Saved data entries:
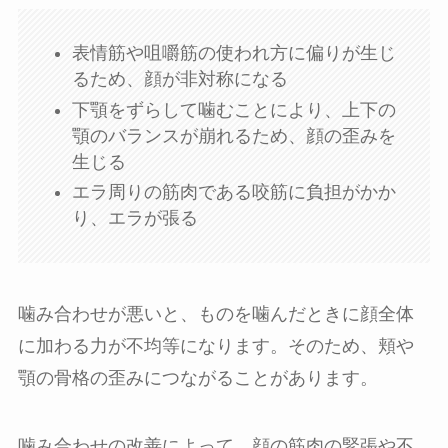
表情筋や咀嚼筋の使われ方に偏りが生じ
るため、顔が非対称になる
下顎をずらして噛むことにより、上下の
顎のバランスが崩れるため、顔の歪みを
生じる
エラ周りの筋肉である咬筋に負担がかか
り、エラが張る
噛み合わせが悪いと、ものを噛んだときに顔全体
に加わる力が不均等になります。そのため、頬や
顎の骨格の歪みにつながることがあります。
噛み合わせの改善によって、顔の筋肉の緊張や不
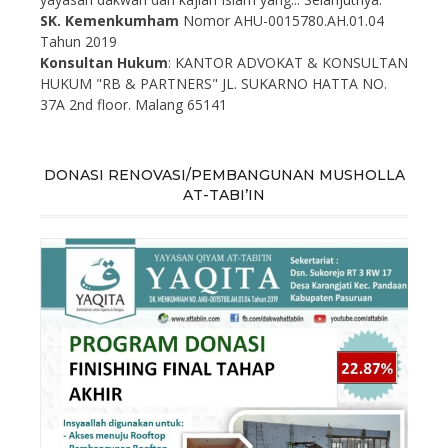
SK. Kemenkumham
Nomor AHU-0015780.AH.01.04
Tahun 2019
Konsultan Hukum
: KANTOR ADVOKAT & KONSULTAN
HUKUM "RB & PARTNERS" JL. SUKARNO HATTA NO.
37A 2nd floor. Malang 65141
DONASI RENOVASI/PEMBANGUNAN MUSHOLLA
AT-TABI’IN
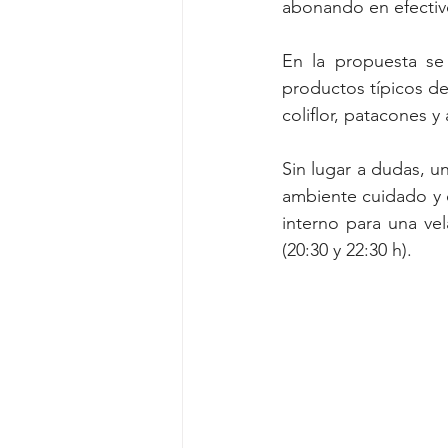
abonando en efectiv
En la propuesta se 
productos típicos de
coliflor, patacones 
Sin lugar a dudas, u
ambiente cuidado y 
interno para una ve
(20:30 y 22:30 h).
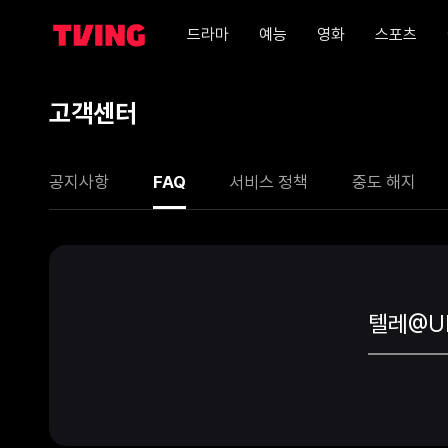
드라마
예능
영화
스포츠
고객센터
공지사항
FAQ
서비스 정책
중도 해지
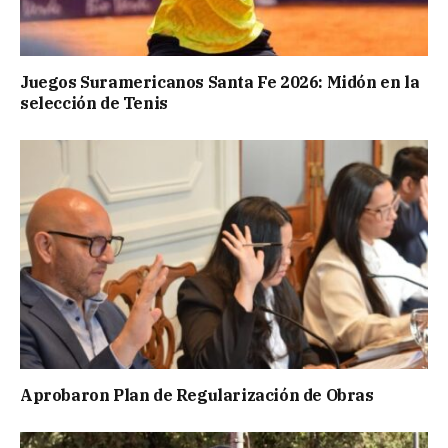
Juegos Suramericanos Santa Fe 2026: Midón en la
selección de Tenis
Aprobaron Plan de Regularización de Obras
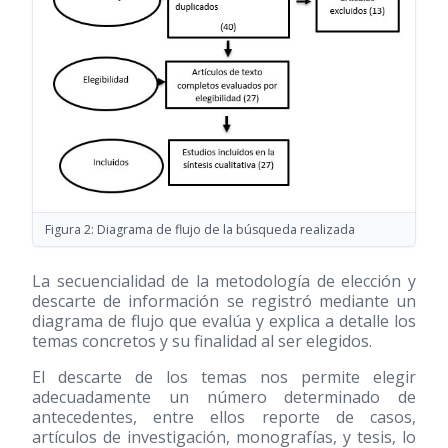
Figura 2: Diagrama de flujo de la búsqueda realizada
La secuencialidad de la metodología de elección y
descarte de información se registró mediante un
diagrama de flujo que evalúa y explica a detalle los
temas concretos y su finalidad al ser elegidos.
El descarte de los temas nos permite elegir
adecuadamente un número determinado de
antecedentes, entre ellos reporte de casos,
artículos de investigación, monografías, y tesis, lo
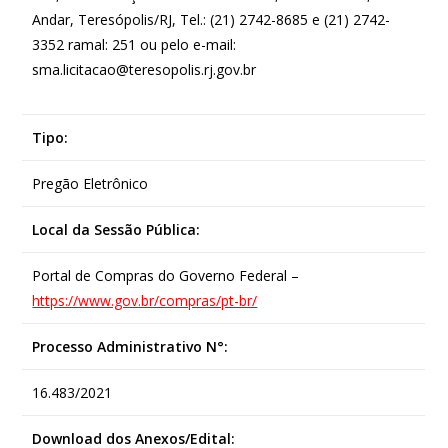
Andar, Teresópolis/RJ, Tel.: (21) 2742-8685 e (21) 2742-
3352 ramal: 251 ou pelo e-mail:
sma.licitacao@teresopolis.rj.gov.br
Tipo:
Pregão Eletrônico
Local da Sessão Pública:
Portal de Compras do Governo Federal –
https://www.gov.br/compras/pt-br/
Processo Administrativo N°:
16.483/2021
Download dos Anexos/Edital:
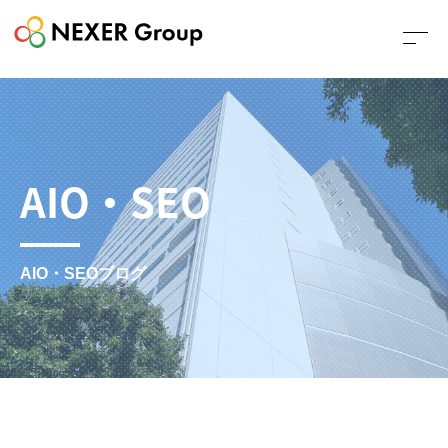
AIO・SEO
AIO・SEOブログ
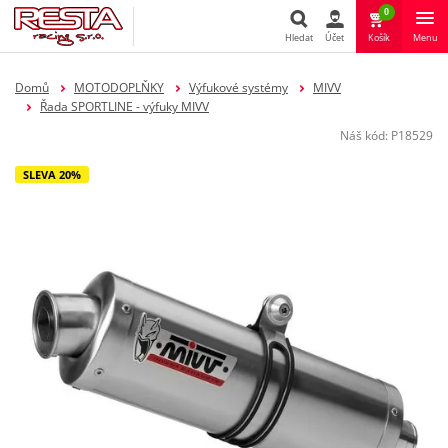
0
Hledat
Účet
Košík
Menu
Hledat
Domů
MOTODOPLŇKY
Výfukové systémy
MIVV
Řada SPORTLINE - výfuky MIVV
Náš kód:
P18529
SLEVA 20%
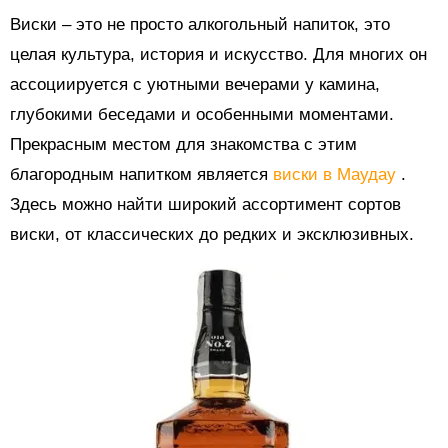
Виски – это не просто алкогольный напиток, это
целая культура, история и искусство. Для многих он
ассоциируется с уютными вечерами у камина,
глубокими беседами и особенными моментами.
Прекрасным местом для знакомства с этим
благородным напитком является
виски в Маудау
.
Здесь можно найти широкий ассортимент сортов
виски, от классических до редких и эксклюзивных.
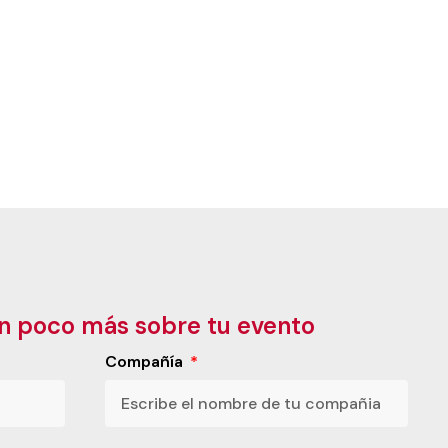
n poco más sobre tu evento
Compañía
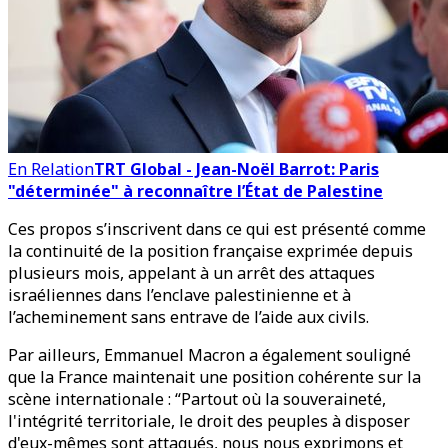
En Relation
TRT Global - Jean-Noël Barrot: Paris
"déterminée" à reconnaître l’État de Palestine
Ces propos s’inscrivent dans ce qui est présenté comme
la continuité de la position française exprimée depuis
plusieurs mois, appelant à un arrêt des attaques
israéliennes dans l’enclave palestinienne et à
l’acheminement sans entrave de l’aide aux civils.
Par ailleurs, Emmanuel Macron a également souligné
que la France maintenait une position cohérente sur la
scène internationale : “Partout où la souveraineté,
l'intégrité territoriale, le droit des peuples à disposer
d'eux-mêmes sont attaqués, nous nous exprimons et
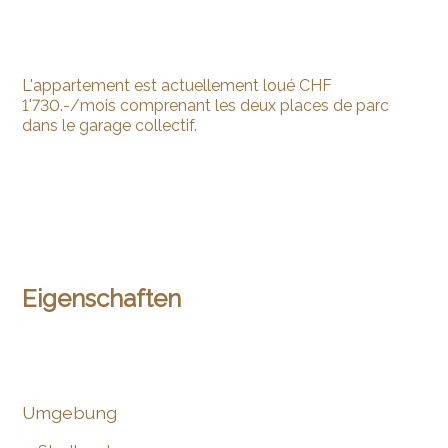
L'appartement est actuellement loué CHF
1'730.-/mois comprenant les deux places de parc
dans le garage collectif.
Eigenschaften
Umgebung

Try it: Return the number of lines in the data above that include the word "dans", and nothing else.

Exercise answer: 3